With my weakness for nostalgia and for milk, they had me at hello what with their beautiful golden cows, their glass bottles and their wonderfully quaint self service machines dotted around the Cotswolds (buy a glass bottle from the vending machine and fill it up from the neighbouring chilled auto-udder – genius).

I’m a regular buyer anyway, but this week they’ve sent me some additional bottles so I can try a few recipes out – good rich whole milk is infinitely better for cooking with than supermarket semi-skimmed. Here’s my favourite recipe, which helpfully also uses much of the current strawberry glut and is perfect for serving whilst watching Wimbledon.

Strawberry Milk Jelly

You will need:

  • approx. 1kg strawberries
  • 5 tbsp caster sugar
  • 13 leaves of gelatine (I use Costa)
  • 750ml whole, organic, un-homogenised milk

Enough for a 1kg jelly mould.

Hull and halve the strawberries Place them in a glass or metal bowl and sprinkle with 2 tbsp of caster sugar. Pop the bowl over a pan of just simmering water and cover the bowl with cling film. Make sure water doesn’t touch the bottom of the strawberry pan or you’ll boil them. Leave on a low heat for about 1 hour. This will draw the juices out of the fruit but leave the flesh behind giving a rich but clear juice. Sieve the strawberries, retaining the juice and discarding the strawberry flesh (nope, I’m sorry, there’s nothing to be done with them, they taste full of tannins and aren’t even good for a puree). You should have 250ml of juice, but top it up with hot water if you’re short.

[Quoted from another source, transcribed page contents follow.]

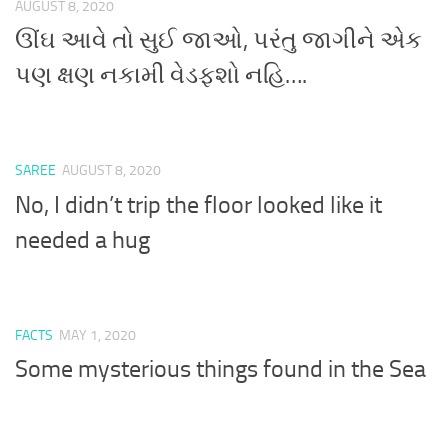
AUGUST 8, 2020
ઊંઘ આવે તો સુઈ જાઓ, પરંતુ જાગીને એક
પણ ક્ષણ નકામી વેડફશો નહિ….
SAREE
AUGUST 8, 2020
No, I didn’t trip the floor looked like it
needed a hug
FACTS
MAY 1, 2020
Some mysterious things found in the Sea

Whilst the strawberry juice is still hot, soak 3 leaves of gelatine in cold water until they are soft, squeeze them of the excess water then add to the juice and stir until dissolved.

Very lightly butter your Gran’s glass jelly mould (for maximum nostalgia you understand) and pour the liquid into a mould. Refrigerate until set.

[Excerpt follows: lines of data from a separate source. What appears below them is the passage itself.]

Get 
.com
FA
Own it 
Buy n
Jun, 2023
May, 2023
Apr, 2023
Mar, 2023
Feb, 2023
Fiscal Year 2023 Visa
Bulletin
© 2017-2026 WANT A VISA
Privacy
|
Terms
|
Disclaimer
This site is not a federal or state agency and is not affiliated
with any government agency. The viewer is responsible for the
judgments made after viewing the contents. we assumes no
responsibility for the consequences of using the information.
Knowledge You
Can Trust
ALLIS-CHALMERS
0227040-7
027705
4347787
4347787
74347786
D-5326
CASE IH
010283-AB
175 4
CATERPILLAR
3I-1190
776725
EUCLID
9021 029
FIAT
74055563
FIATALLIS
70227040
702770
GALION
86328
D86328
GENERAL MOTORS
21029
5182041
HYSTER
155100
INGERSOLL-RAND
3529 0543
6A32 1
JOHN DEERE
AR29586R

Meanwhile, heat the milk and 3 tbsp of sugar in a pan until it begins to steam. Remove from the heat, soak the remaining 10 leaves of gelatine in cold water until they are soft then add them to the milk as before. Cool to room temperature.

Once the first layer of strawberry jelly is set, pour the milk jelly on top and return to to the fridge to set.

When you’re ready to serve, dip the mould in hot water and tip it onto a serving plate. Say a little prayer, giggle it around and, with luck, it will plop out onto the plate.

Serve with ice-cream and maybe some fresh strawberries if you’re feeling grown up.

(Disclaimer – Nell’s Dairy send me some free milk to see if I wanted to include it in a recipe somewhere. They haven’t paid me to say nice things, but I’m a regular buyer anyway and I just like cooking with it.)